Zdaniem Sądu wymierzona oskarżonemu kara nie przewyższa stopnia winy oskarżonego, jest adekwatna do stopnia społecznej szkodliwości przypisanego mu czynu, spełnia swą rolę wychowawczą w stosunku do oskarżonego, uwzględniając też społeczne poczucie sprawiedliwości. W ocenie Sądu orzeczenie kary pozbawienia wolności oaz kary ograniczenia wolności będzie dla oskarżonego wystarczającą dolegliwością, aby w przyszłości nie dopuszczał się kolejnych przestępstw, zwłaszcza przeciwko mieniu. Na uwadze należało mieć w szczególności to, że jednym z celów postępowania karnego jest trafne zastosowanie środków przewidzianych w prawie karnym, tak aby osiągnięte zostały zadania postępowania karnego nie tylko w zwalczaniu przestępstw, lecz również w zapobieganiu im oraz w umacnianiu poszanowania prawa i zasad współżycia społecznego (art. 2 § 1 pkt 2 k.p.k.). Trafna reakcja karna nie może być ani zbyt łagodna ani zbyt surowa. W szczególności zbyt surowa reakcja nie sprzyja osiągnięciu celów w postaci umocnienia poszanowania prawa. W ocenie Sądu wnioskowane przez oskarżyciela kara pozbawienia wolności nie odniosłaby odpowiedniego rezultatu wychowawczego, a byłaby jedynie elementem represji. W ocenie Sądu zaś oskarżony jest sprawcą na tyle młodym, by zasadnym było podjęcie w stosunku do niego działań o charakterze wychowawczym, natomiast ich wymiar represyjny winien być uwzględniony w mniejszym zakresie – stąd oba te elementy uwzględnia właśnie wymierzenie kary tzw. mieszanej.

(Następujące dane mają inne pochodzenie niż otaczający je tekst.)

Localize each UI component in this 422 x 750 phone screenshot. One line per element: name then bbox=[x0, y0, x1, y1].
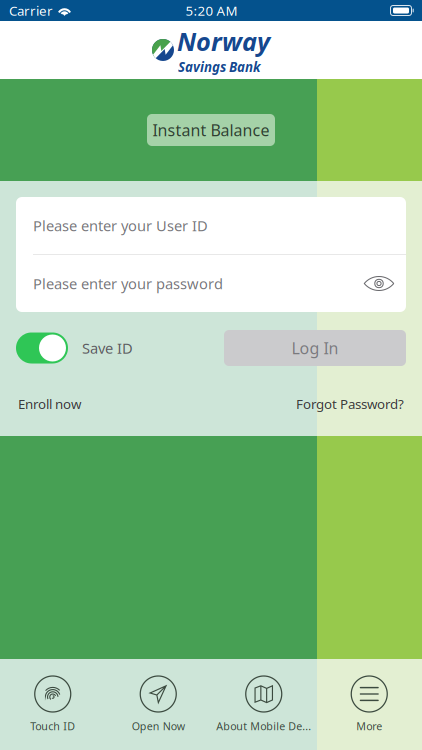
staticText: Forgot Password? bbox=[296, 395, 404, 413]
button[interactable]: Show password bbox=[363, 270, 395, 298]
button[interactable]: Instant Balance bbox=[147, 114, 275, 146]
button[interactable]: Touch ID bbox=[0, 659, 106, 750]
staticText: Save ID bbox=[82, 338, 133, 358]
button[interactable]: About Mobile De... bbox=[211, 659, 316, 750]
button[interactable]: Open Now bbox=[106, 659, 211, 750]
staticText: Norway bbox=[177, 24, 270, 58]
button[interactable]: Forgot Password? bbox=[296, 390, 404, 418]
staticText: Open Now bbox=[132, 719, 185, 733]
staticText: Enroll now bbox=[18, 395, 81, 413]
staticText: Please enter your password bbox=[33, 274, 223, 293]
button[interactable]: Save ID bbox=[16, 332, 133, 364]
staticText: More bbox=[356, 719, 382, 733]
staticText: Touch ID bbox=[30, 719, 75, 733]
staticText: Please enter your User ID bbox=[33, 216, 208, 235]
button[interactable]: More bbox=[316, 659, 422, 750]
staticText: Carrier bbox=[9, 2, 53, 19]
staticText: 5:20 AM bbox=[186, 2, 238, 19]
staticText: Instant Balance bbox=[152, 119, 270, 141]
staticText: About Mobile De... bbox=[216, 719, 311, 733]
staticText: Log In bbox=[292, 337, 338, 359]
button[interactable]: Enroll now bbox=[18, 390, 81, 418]
staticText: Savings Bank bbox=[178, 58, 261, 76]
button[interactable]: Log In bbox=[224, 330, 406, 366]
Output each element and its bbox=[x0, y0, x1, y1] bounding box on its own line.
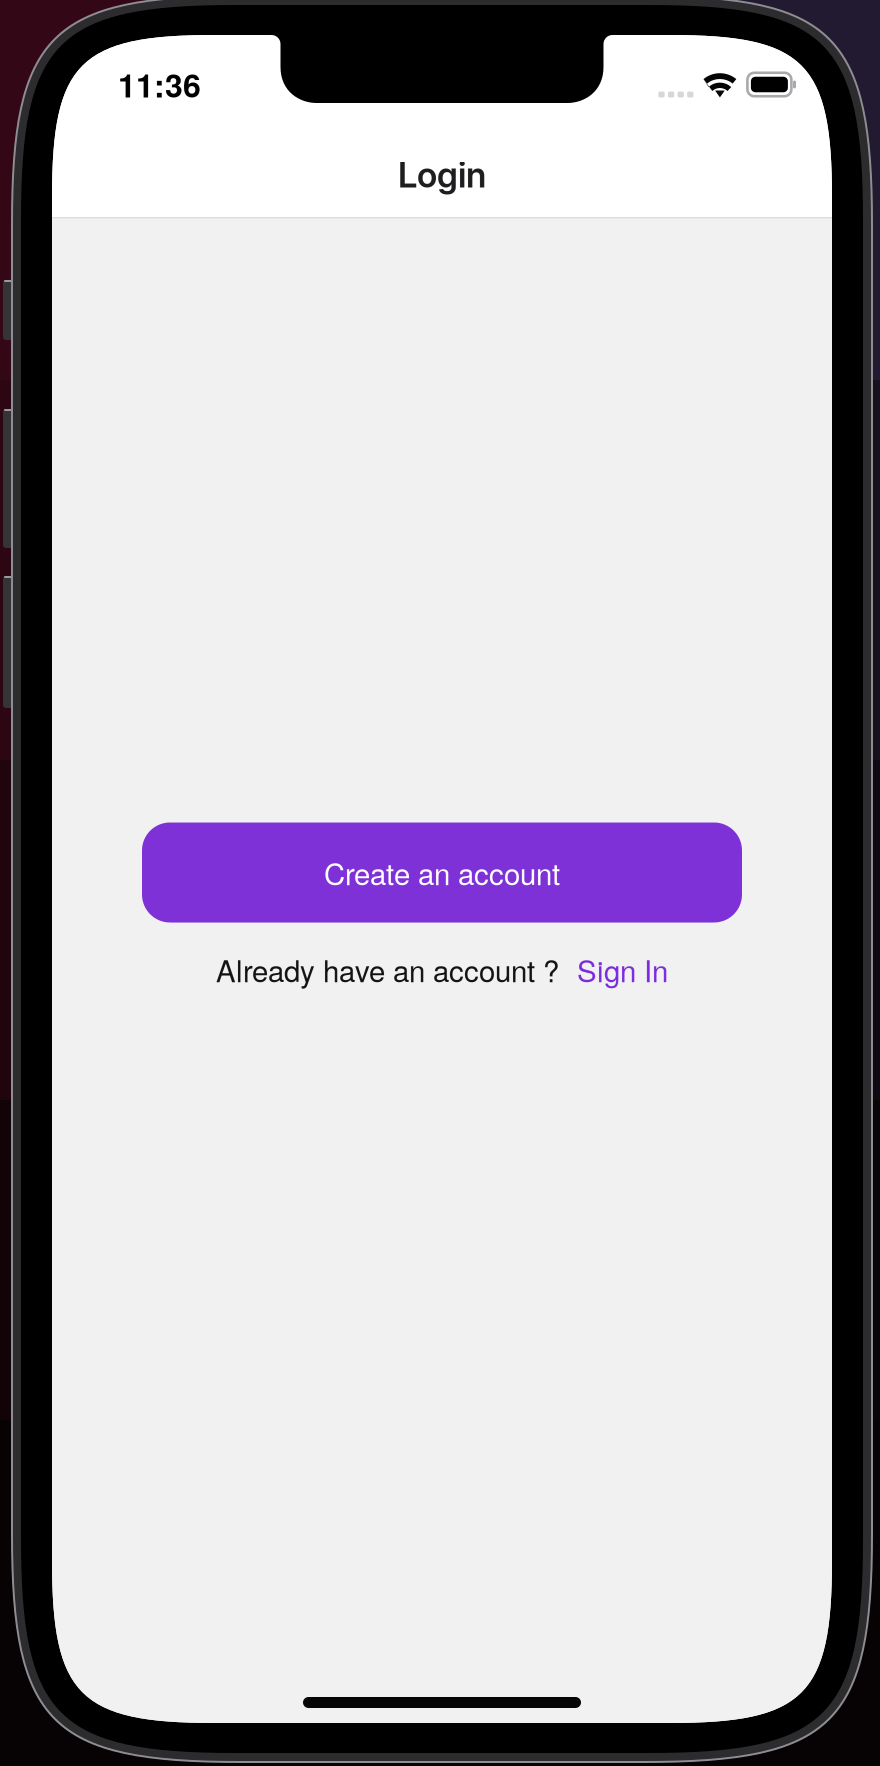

Sąd na podstawie art. 46 § 1 k.k. zobowiązał oskarżonego F. K. do zapłaty na rzecz pokrzywdzonego D. K. kwoty 300 zł tytułem zadośćuczynienia za doznaną krzywdę. Sąd nie orzekł takiego obowiązku na rzecz pozostałych pokrzywdzonych, albowiem po pierwsze nikt o to nie wnosił, nadto K.O. nie odniosła żadnych obrażeń , a H. M. poważniejszych obrażeń w wyniku działania oskarżonego.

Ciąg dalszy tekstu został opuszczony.